Struct aho_corasick::nfa::noncontiguous::NFA

source ·
pub struct NFA {
    match_kind: MatchKind,
    states: Vec<State>,
    sparse: Vec<Transition>,
    dense: Vec<StateID>,
    matches: Vec<Match>,
    pattern_lens: Vec<SmallIndex>,
    prefilter: Option<Prefilter>,
    byte_classes: ByteClasses,
    min_pattern_len: usize,
    max_pattern_len: usize,
    special: Special,
}
Expand description

A noncontiguous NFA implementation of Aho-Corasick.

When possible, prefer using AhoCorasick instead of this type directly. Using an NFA directly is typically only necessary when one needs access to the Automaton trait implementation.

This NFA represents the “core” implementation of Aho-Corasick in this crate.
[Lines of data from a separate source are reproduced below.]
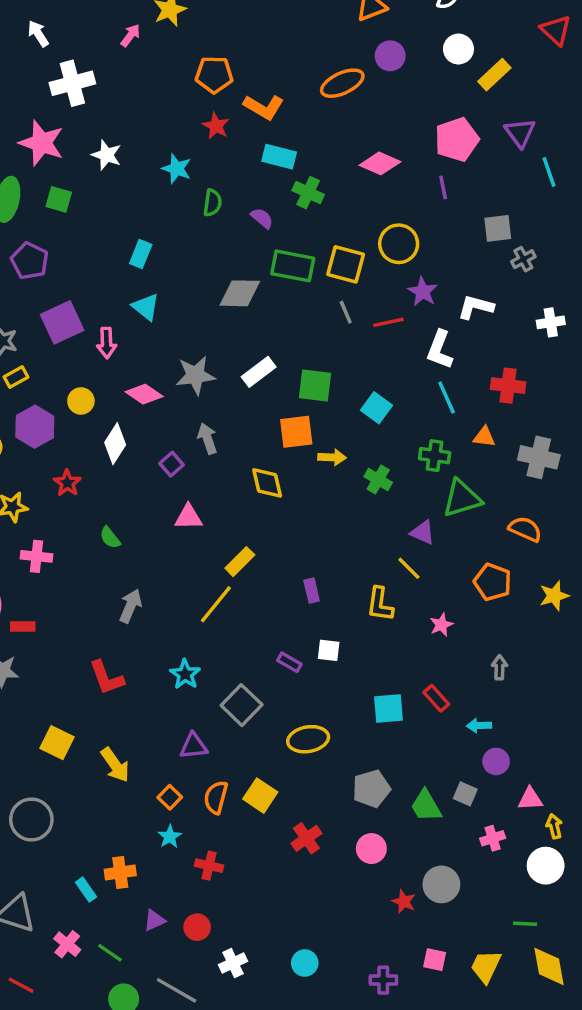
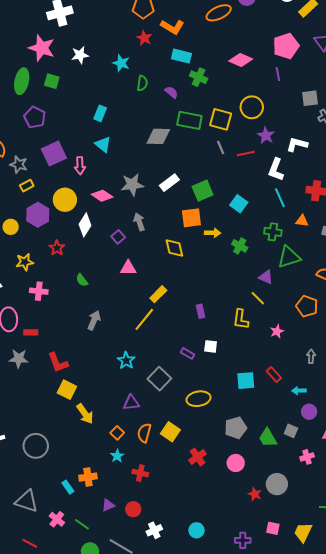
white star: (107, 155) -> (80, 55), turned -30
green square: (315, 386) -> (203, 191), turned -30
yellow circle: (81, 401) -> (65, 200), size x1.5
red L-shape: (107, 678) -> (58, 362), moved
yellow square: (57, 743) -> (67, 390), moved

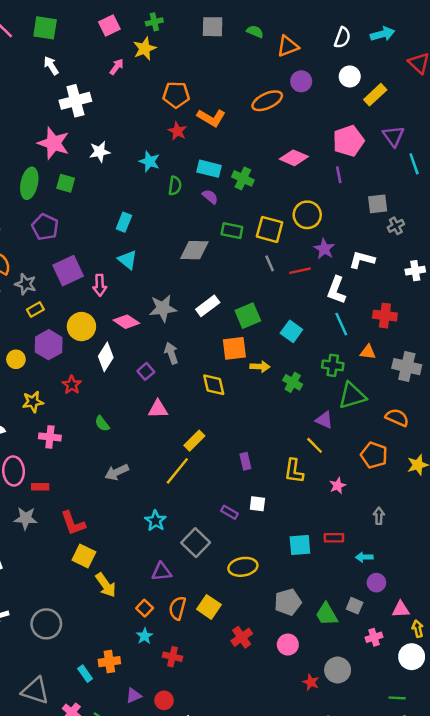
cyan rectangle: (181, 56) -> (209, 169), moved
green rectangle: (189, 120) -> (232, 231), size x0.7
gray arrow: (94, 320) -> (117, 472), turned -138
red rectangle: (274, 375) -> (334, 538), turned -49

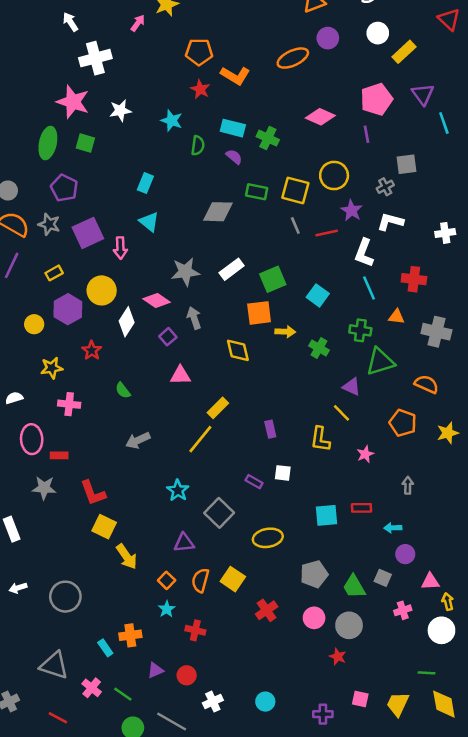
gray cross: (396, 226) -> (385, 187), moved
gray star: (26, 284) -> (49, 224), moved
pink diamond: (126, 322) -> (157, 300), moved
gray circle: (338, 670) -> (349, 625), moved

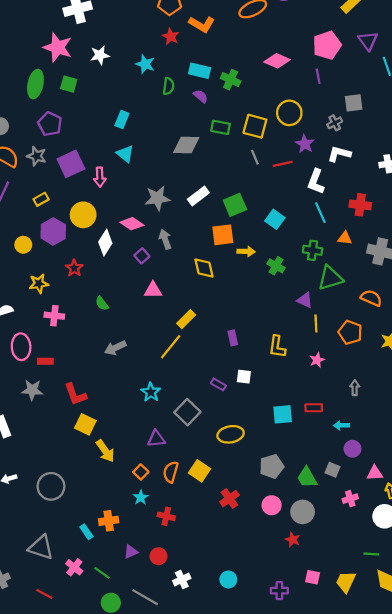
yellow line: (342, 413) -> (316, 323), moved, turned 42

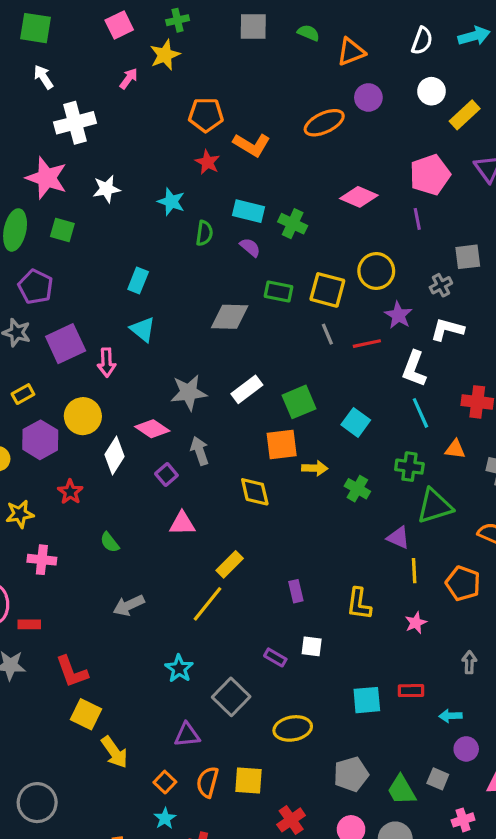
yellow square: (200, 471) -> (249, 781), turned -30

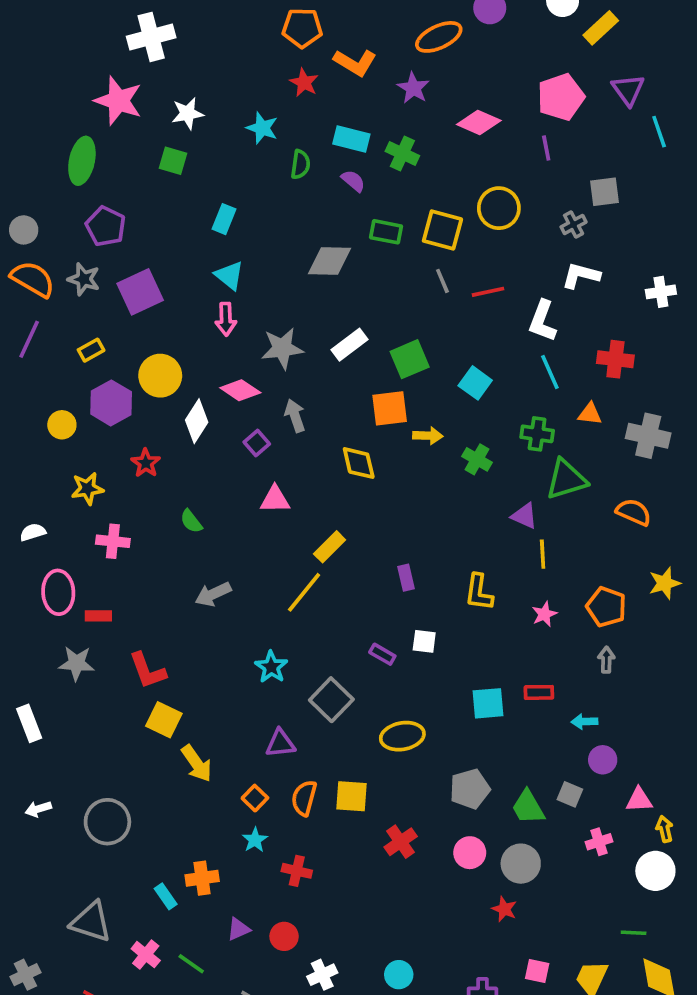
green square: (62, 230) -> (173, 161), moved
purple star: (398, 315) -> (413, 88), moved
pink arrow: (107, 362) -> (226, 319), moved
orange pentagon: (463, 583) -> (606, 607), moved

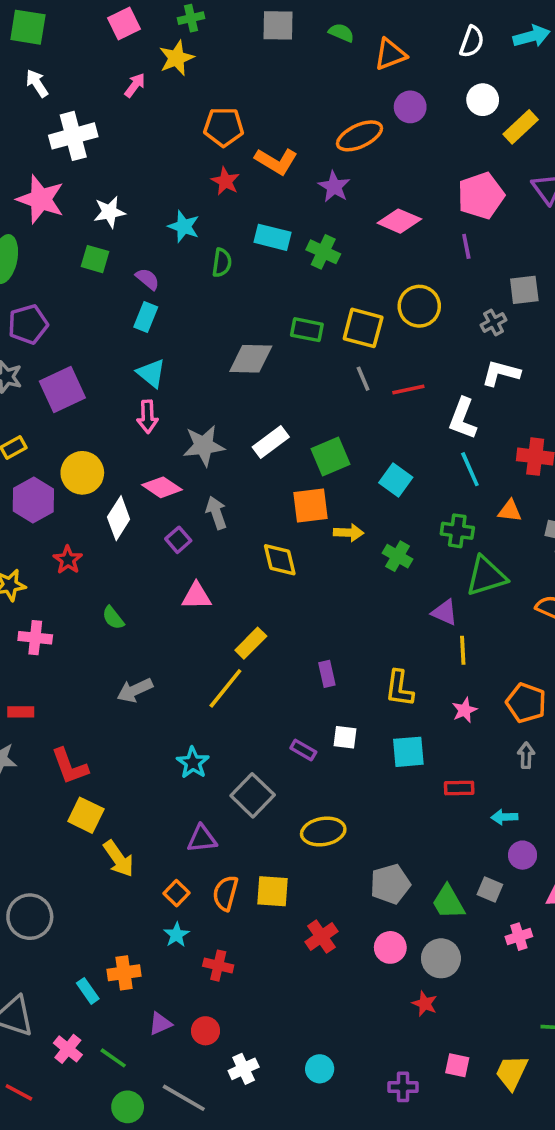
purple semicircle: (353, 181) -> (148, 279), moved
purple pentagon: (106, 226) -> (28, 324), turned 30
cyan square: (488, 703) -> (408, 752), moved

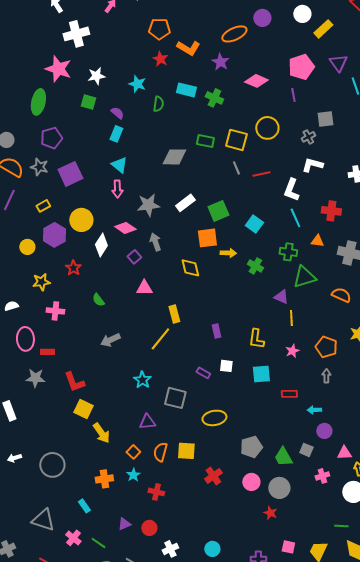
yellow rectangle: (251, 643) -> (174, 314), turned -60
gray square: (253, 795) -> (175, 398), turned -30
orange cross: (124, 973) -> (104, 479), moved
Namely, constructing this NFA involving building a trie and then filling in the failure transitions between states, similar to what is described in any standard textbook description of Aho-Corasick.

In order to minimize heap usage and to avoid additional construction costs, this implementation represents the transitions of all states as distinct sparse memory allocations. This is where it gets its name from. That is, this NFA has no contiguous memory allocation for its transition table. Each state gets its own allocation.

While the sparse representation keeps memory usage to somewhat reasonable levels, it is still quite large and also results in somewhat mediocre search performance. For this reason, it is almost always a good idea to use a contiguous::NFA instead. It is marginally slower to build, but has higher throughput and can sometimes use an order of magnitude less memory. The main reason to use a noncontiguous NFA is when you need the fastest possible construction time, or when a contiguous NFA does not have the desired capacity. (The total number of NFA states it can have is fewer than a noncontiguous NFA.)

§Example

This example shows how to build an NFA directly and use it to execute Automaton::try_find:

use aho_corasick::{
    automaton::Automaton,
    nfa::noncontiguous::NFA,
    Input, Match,
};

let patterns = &["b", "abc", "abcd"];
let haystack = "abcd";

let nfa = NFA::new(patterns).unwrap();
assert_eq!(
    Some(Match::must(0, 1..2)),
    nfa.try_find(&Input::new(haystack))?,
);

It is also possible to implement your own version of try_find. See the Automaton documentation for an example.

Fields§

§match_kind: MatchKind

The match semantics built into this NFA.

§states: Vec<State>

A set of states. Each state defines its own transitions, a fail transition and a set of indices corresponding to matches.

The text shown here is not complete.